技術報告書を提出する際に気を付けること
公開日: 2023年2月27日 | 最終更新日: 2023年2月27日
2023年2月26日の埼玉新聞に”AIと絵本を創作”というテーマの記事がありました。
これはAIを活用しながら絵本を作るという小中学生が取り組むイベントに関する取材記事です。
この中で大変興味深い話が掲載されていました。
それは、
「AIが様々な仕事を担うようになると、指示が無いと動けない人間には厳しいものになる。」
というもの。
人が人を使役する時代の終わりとの記述もありましたが、この文言は今の企業指導において大変強く感じていたことでした。
この感覚は技術者育成でも同じで、やはり技術者である以上、決められたことをやればいいという考えを脱し、少しずつでも自発的に考え、物事を進めていくことが必須の時代になっています。
研究開発の技術者はもちろんですが、製造や生産に関わる技術者も同じです。
そして、この技術者の自発的な活動を形として残す代表的なものが、
「技術報告書」
になります。
今日は技術報告書を提出する際に気を付けること、という観点から考えてみます。
技術報告書作成と技術者の自発性との関係
最初に何故技術者の自発的な活動と技術報告書に関係があるのかについて考えてみます。
技術報告書をAIで書くことは現段階では難しい
技術報告書は多種多様な技術評価手順とその結果、そこから考える考察という新たな知見から構成されます。
AIがさらに進化して技術者の普遍的スキルに迫るようになればわかりませんが、
今AIが得意としているのは基本的に過去の知見に基づいた考え方や記述、そして描写です。
技術報告書は行った技術評価やそこから得られた結果を徹底した事実に基づいて細かく記載することに加え、
そこから考えられること、更には次の一手として何を行うべきかという提言を含めて記載することが求められます。
技術報告書に記載されるような情報は特殊な技術評価や実験がその骨格になっていることも多いことから開示情報が限られ、何よりAIに的確な見本となるような技術報告書自体もあまり多くない現状では、AIがそこに適した力を発揮することは現段階では難しいと考えています。
技術報告書作成業務に関する逆風が強いからこそ技術者の自発的行動が必要
加えて行った事実と結果の詳細を記述し、そこから得られたものを考えた上で記述するというのは作成者である技術者にとって大変な労力です。

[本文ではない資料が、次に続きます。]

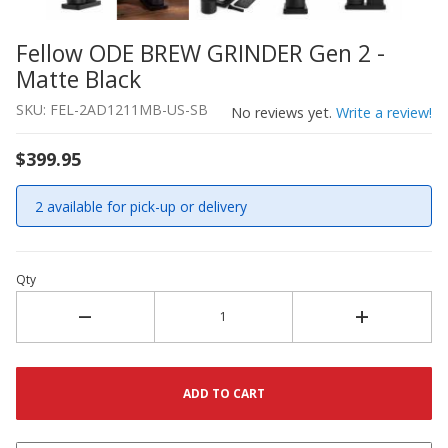
Fellow ODE BREW GRINDER Gen 2 -
Thumbnail Filmstrip of Fellow ODE BREW GRINDER Gen 2 
Purchase Fellow ODE BREW GRINDER Gen 2 - Matte Black
Matte Black
SKU: FEL-2AD1211MB-US-SB
No reviews yet.
Write a review!
$399.95
2 available for pick-up or delivery
Qty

言われているからといった考え方で技術報告書を作成しようとすれば、
技術者は他の業務が忙しいからといった言い訳を盾に後回しにすると思います。
更には管理職やリーダー、そして経営者の中には技術報告書作成という作業時間をコストとして考えることもあり、
そのような業務を推奨しないことさえもあります。
つまり技術報告書は技術者にとって高度で高負荷な業務である一方、
それを行わないことを環境が認めやすいという成果物です。
それでも技術報告書を作成しようとする技術者に求められることは、最終的には自発的行動なのです。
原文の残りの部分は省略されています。